Legge G E, Mullen K T, Woo G C, Campbell F W
J Opt Soc Am A. 1987 May;4(5):851-63. doi: 10.1364/josaa.4.000851.
Low-resolution optical systems are more tolerant to defocus than are high-resolution systems. We wished to determine whether this principle applies to human vision. We used psychophysical methods to measure the effects of defocus in normal eyes under low-resolution conditions. Modulation transfer of sine-wave gratings was measured as a function of dioptric defocus at low and medium spatial frequencies. We defined the depth of focus at a given spatial frequency to be the dioptric range for which the modulation transfer exceeds 50% of its peak value. For dilated pupils, depth of focus increased from about 2.5 diopters (D) at 3.5 cycles/deg to about 17 D at 0.25 cycles/deg. From our results we predicted that tasks requiring only low spatial frequencies will be more tolerant to defocus than tasks requiring higher spatial frequencies. This prediction was confirmed in a letter-recognition experiment. The increasing tolerance to defocus at low spatial frequencies also implies that individuals with low acuity will be more tolerant to defocus than people with normal vision. We confirmed this prediction by measuring tolerance to defocus in 30 low-vision eyes.

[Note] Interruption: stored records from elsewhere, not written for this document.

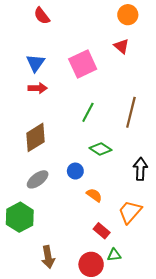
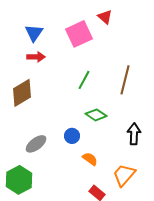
red triangle: (121, 46) -> (105, 17), moved
brown diamond: (35, 137) -> (22, 93), moved

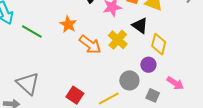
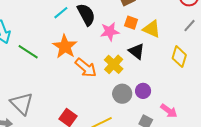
orange star: (68, 24) -> (65, 47), size x1.4
yellow diamond: (159, 44) -> (179, 57), moved
gray circle: (129, 80) -> (122, 94), moved

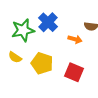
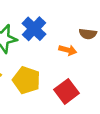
red square: (74, 72) -> (67, 91), turned 30

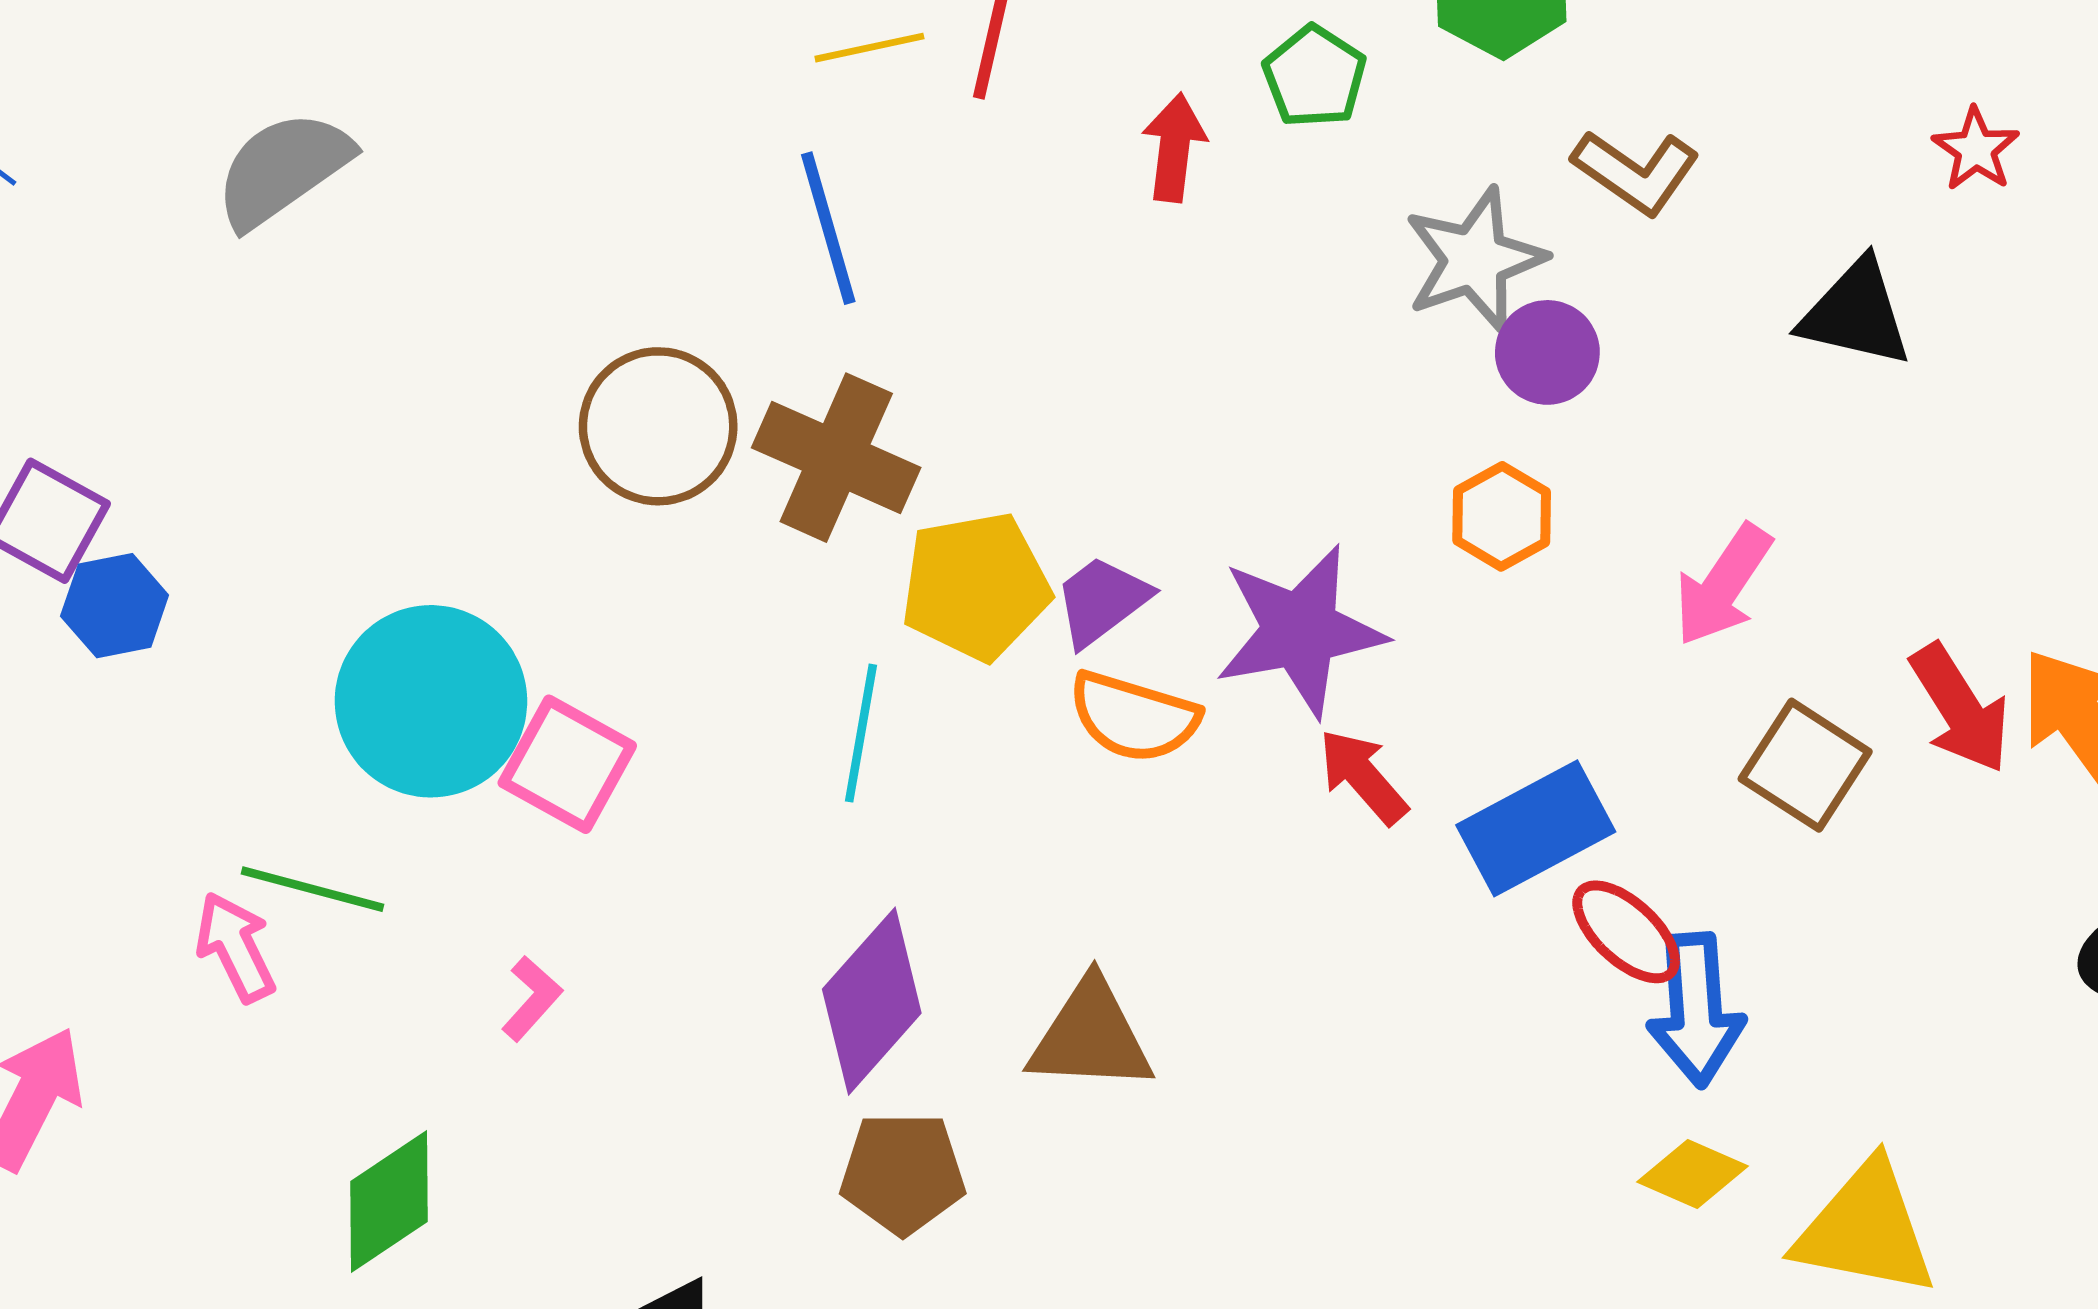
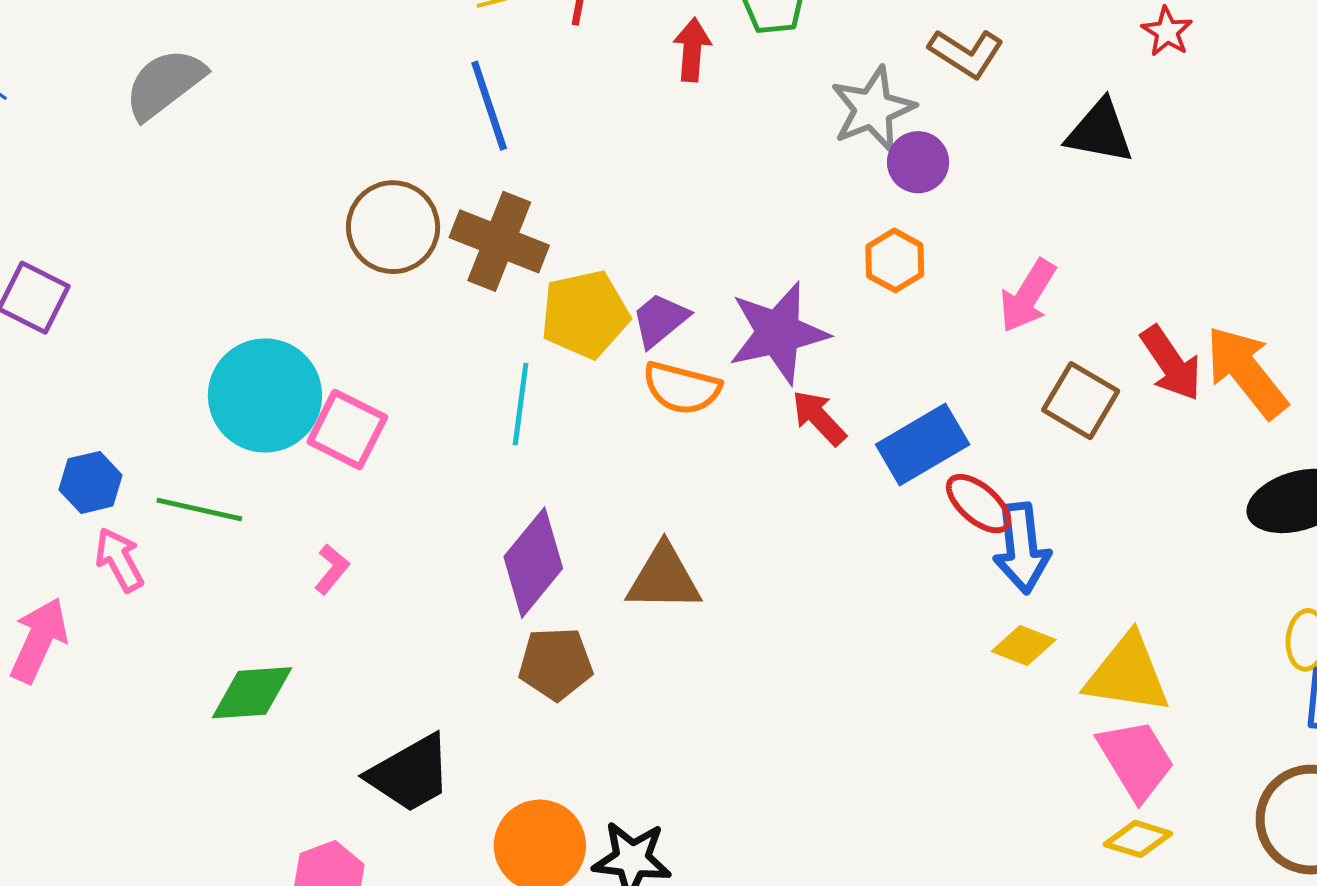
blue hexagon: (115, 606) -> (91, 482), moved
pink arrow: (235, 947) -> (119, 560), moved
green diamond: (389, 1201) -> (252, 693), turned 32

低分辨率光学系统比高分辨率系统对散焦更具耐受性。我们希望确定这一原理是否适用于人类视觉。我们使用心理物理学方法来测量在低分辨率条件下正常眼睛中散焦的影响。测量了正弦波光栅在低空间频率和中空间频率下的调制传递函数随屈光度散焦的变化。我们将给定空间频率下的焦深定义为调制传递超过其峰值50%的屈光度范围。对于散瞳,焦深从3.5周/度时的约2.5屈光度(D)增加到0.25周/度时的约17 D。根据我们的结果,我们预测,仅需要低空间频率的任务比需要更高空间频率的任务对散焦更具耐受性。这一预测在字母识别实验中得到了证实。在低空间频率下对散焦耐受性的增加也意味着低视力个体比正常视力的人对散焦更具耐受性。我们通过测量30只低视力眼睛对散焦的耐受性证实了这一预测。